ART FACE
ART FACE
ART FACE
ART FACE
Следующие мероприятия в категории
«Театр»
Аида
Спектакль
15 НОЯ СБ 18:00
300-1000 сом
——————————
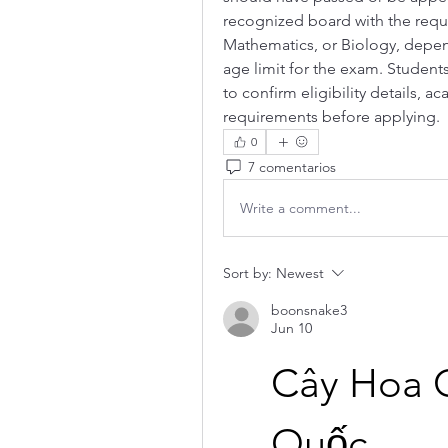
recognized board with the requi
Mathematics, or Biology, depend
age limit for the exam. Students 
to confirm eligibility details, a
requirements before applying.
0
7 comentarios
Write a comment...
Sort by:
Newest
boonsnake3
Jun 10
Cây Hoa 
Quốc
——————————
EXERCISE REQUIREMENTS: Retype exactly the lines above, from the one with "Следующие мероприятия в категории" through the one with "300-1000 сом", inclusive.

SOLVED PROBLEM:
Следующие мероприятия в категории
«Театр»
Аида
Спектакль
15 НОЯ СБ 18:00
300-1000 сом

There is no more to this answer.